Who actually owns the pipe
Here is the detail that makes all of this your problem as a buyer. In most areas, the property owner is responsible for the sewer line from the house all the way to the connection at the city main. That includes the part under your yard, and sometimes the part under the street.
So this is not the city's pipe to fix. It is yours, the moment you close. A buyer who skips the scope is not avoiding the cost. They are just choosing to discover it later, after they own it, when they have zero leverage. Knowing the condition before closing is what keeps the cost from landing entirely on you.
How to use what you find
A scope is not just protection. It is leverage. If the camera finds a problem while you are still in your inspection period, you have real options.
You can ask the seller to repair the line before closing. You can request a credit or a price reduction to cover the work and handle it yourself. Or, if the number is ugly enough and the seller will not budge, you can walk away with your earnest money intact. All three beat the fourth option, which is finding out after you own it and paying the entire bill yourself. The findings turn a vague worry into a specific, negotiable number, and specific numbers win negotiations.
The takeaway
The sewer line is the perfect example of the cheap step that saves the expensive disaster. It is buried, it is excluded from your inspection, you own it all the way to the street, and fixing it can cost as much as a small renovation.

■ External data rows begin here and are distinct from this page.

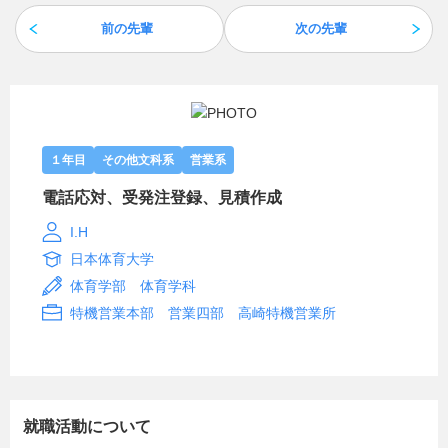
前の先輩
次の先輩
１年目
その他文科系
営業系
電話応対、受発注登録、見積作成
I.H
日本体育大学
体育学部 体育学科
特機営業本部 営業四部 高崎特機営業所
就職活動について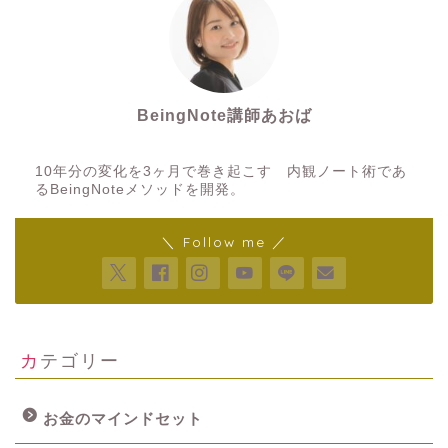
BeingNote講師あおば
10年分の変化を3ヶ月で巻き起こす 内観ノート術であ
るBeingNoteメソッドを開発。
＼ Follow me ／
カテゴリー
お金のマインドセット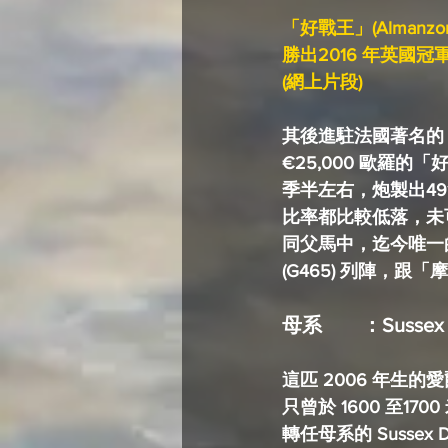
「好戰王」(Almanzor
勝出2016 年英國冠軍
(網上片段) 
其後進駐法國著名的 Har
€25,000 歐羅
季半左右，炮製出491匹
比率都比較低落，未可
同父馬中，迄今唯一
(G465) 列陣，
母系	：Suss
這匹 2006 年生
只曾於 1600 至
轉任母系的 Sussex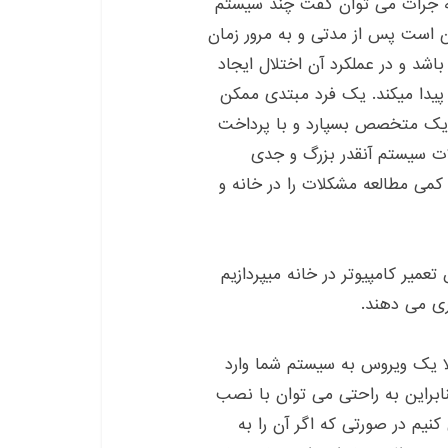
 به جرات می توان گفت چند سیستم
 است پس از مدتی و به مرور زمان
شد و در عملکرد آن اختلال ایجاد
ی پیدا میکند. یک فرد مبتدی ممکن
ه یک متخصص بسپارد و با پرداخت
ات سیستم آنقدر بزرگ و جدی
 کمی مطالعه مشکلات را در خانه و
موزش تعمیر کامپیوتر در خانه میپردازیم
ری می دهند.
ا یک ویروس به سیستم شما وارد
براین به راحتی می توان با نصب
یم در صورتی که اگر آن را به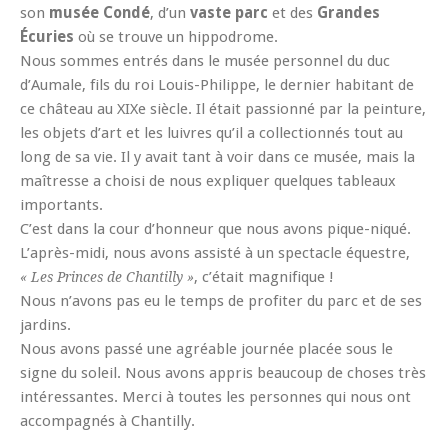
son
musée Condé
, d’un
vaste parc
et des
Grandes
Écuries
où se trouve un hippodrome.
Nous sommes entrés dans le musée personnel du duc
d’Aumale, fils du roi Louis-Philippe, le dernier habitant de
ce château au XIXe siècle. Il était passionné par la peinture,
les objets d’art et les luivres qu’il a collectionnés tout au
long de sa vie. Il y avait tant à voir dans ce musée, mais la
maîtresse a choisi de nous expliquer quelques tableaux
importants.
C’est dans la cour d’honneur que nous avons pique-niqué.
L’après-midi, nous avons assisté à un spectacle équestre,
, c’était magnifique !
« Les Princes de Chantilly »
Nous n’avons pas eu le temps de profiter du parc et de ses
jardins.
Nous avons passé une agréable journée placée sous le
signe du soleil. Nous avons appris beaucoup de choses très
intéressantes. Merci à toutes les personnes qui nous ont
accompagnés à Chantilly.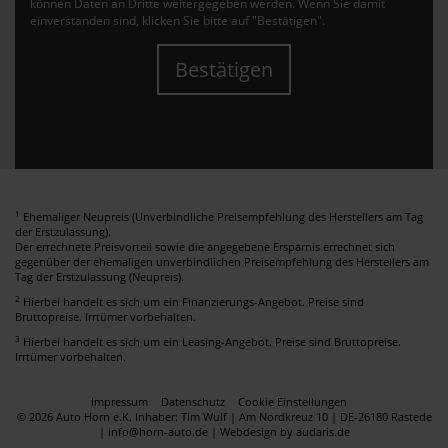
können Daten an Dritte weitergegeben werden. Wenn Sie damit
einverstanden sind, klicken Sie bitte auf "Bestätigen".
Bestätigen
1
Ehemaliger Neupreis (Unverbindliche Preisempfehlung des Herstellers am Tag
der Erstzulassung).
Der errechnete Preisvorteil sowie die angegebene Ersparnis errechnet sich
gegenüber der ehemaligen unverbindlichen Preisempfehlung des Herstellers am
Tag der Erstzulassung (Neupreis).
2
Hierbei handelt es sich um ein Finanzierungs-Angebot. Preise sind
Bruttopreise. Irrtümer vorbehalten.
3
Hierbei handelt es sich um ein Leasing-Angebot. Preise sind Bruttopreise.
Irrtümer vorbehalten.
Impressum
Datenschutz
Cookie Einstellungen
© 2026 Auto Horn e.K. Inhaber: Tim Wulf | Am Nordkreuz 10 | DE-26180 Rastede
| info@horn-auto.de |
Webdesign by audaris.de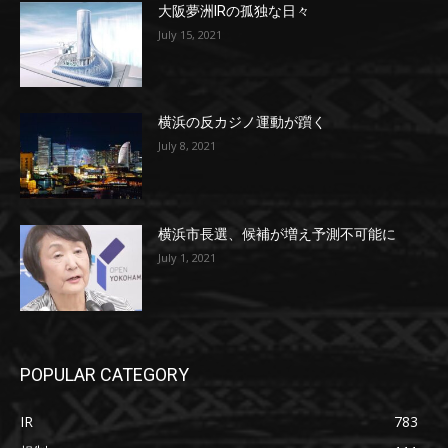
大阪夢洲IRの孤独な日々
July 15, 2021
横浜の反カジノ運動が躓く
July 8, 2021
横浜市長選、候補が増え予測不可能に
July 1, 2021
POPULAR CATEGORY
IR
783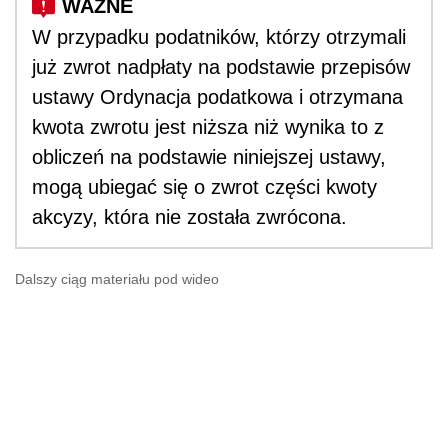
W przypadku podatników, którzy otrzymali
już zwrot nadpłaty na podstawie przepisów
ustawy Ordynacja podatkowa i otrzymana
kwota zwrotu jest niższa niż wynika to z
obliczeń na podstawie niniejszej ustawy,
mogą ubiegać się o zwrot części kwoty
akcyzy, która nie została zwrócona.
Dalszy ciąg materiału pod wideo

This matters even more when you can't stand on the property yourself, which is why a scope is a fixed line item in how I buy rentals in markets I've never visited. So make it a non-negotiable on every purchase. Before you remove your inspection contingency, scope the sewer. Spend the $200. Watch the video. If it is clean, you bought real peace of mind for almost nothing. If it is not, you just saved yourself thousands and gained the leverage to do something about it. I have seen too many investors learn this lesson the expensive way. Learn it the cheap way instead, and pair it with avoiding the landlord mistakes that quietly drain your returns.
This article is educational and reflects general experience, not the specifics of any one property. It isn't professional advice. Sewer responsibility and repair costs vary by location, so use a licensed plumber and verify the rules in your market.